### Collected material
****************************************

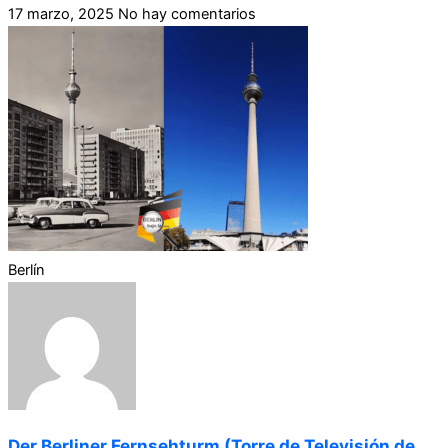
17 marzo, 2025
No hay comentarios
Berlín
Der Berliner Fernsehturm (Torre de Televisión de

****************************************

### Exercise directions
The reply should repeat the listing above exactly and contain no pictures.

### Answer to this problem
17 marzo, 2025
No hay comentarios
Berlín
Der Berliner Fernsehturm (Torre de Televisión de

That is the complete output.